SAG-AFTRA has decided to seek a strike authorization vote from its membership amid contentious film and TV contract talks with the major studios — unless a deal is reached by June 30.
The performers union said in a message to members Sunday night that the Alliance of Motion Picture and Television Producers has pushed for “outrageous rollbacks” in the negotiations that began May 31. SAG-AFTRA’s current master contract for film and primetime TV expires June 30. The union has about 160,000 members.
SAG-AFTRA’s national board voted unanimously on Sunday to seek the strike authorization vote, following an update from the union’s negotiating committee. SAG-AFTRA reps say the contract on the table covers 160,000 members working in primetime TV and film.
“This is a time of extraordinary entertainment and media industry profits,” it said in its “frequently asked questions” sectino of the site. “Global online distributors like Netflix, and now Amazon, are expanding the market for scripted film and television across the globe. Management’s demands will mean more for less – more hours, more work, more unreimbursed travel and less opportunity for fair compensation.”
“There is unprecedented consumer demand for content and record industry profits. Actors are among the key drivers of the industry’s monumental success and should receive appropriate compensation, benefits, and standing on par with their overall contribution. Only a fair contract agreement will ensure this.”
Sunday’s message to members was the first disclosure by the union about the negotiations since they began. It also did not indicate the timetable for when members will be asked to vote for the strike authorization.

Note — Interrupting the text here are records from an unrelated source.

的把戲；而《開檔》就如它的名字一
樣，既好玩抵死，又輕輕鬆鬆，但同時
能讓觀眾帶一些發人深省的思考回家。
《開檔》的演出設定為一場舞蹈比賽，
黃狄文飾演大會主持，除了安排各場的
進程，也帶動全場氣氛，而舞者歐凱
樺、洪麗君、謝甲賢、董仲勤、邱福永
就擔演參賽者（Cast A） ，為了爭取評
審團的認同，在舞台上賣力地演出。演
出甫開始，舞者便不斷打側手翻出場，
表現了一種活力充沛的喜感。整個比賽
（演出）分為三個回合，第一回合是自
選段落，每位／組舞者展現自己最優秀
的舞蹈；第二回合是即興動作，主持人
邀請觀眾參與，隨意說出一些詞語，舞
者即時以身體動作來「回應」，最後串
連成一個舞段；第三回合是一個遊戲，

“A strike authorization is not a strike. It is a powerful tool that authorizes your negotiators to call a strike if they are unable to secure a fair deal. If a strike authorization referendum is issued, you will receive additional information on the voting process. That said, our negotiating committee will use this tool if necessary.”
SAG-AFTRA’s move is an echo of the tension that arose in March and April between the AMPTP and the Writers Guild of America. The WGA West and WGA East received overwhelming support from its members for a strike authorization vote as contract negotiations appeared to stall in April. As the industry girded for a work stoppage, the sides reached a deal with barely an hour to go until the May 1 contract expiration deadline.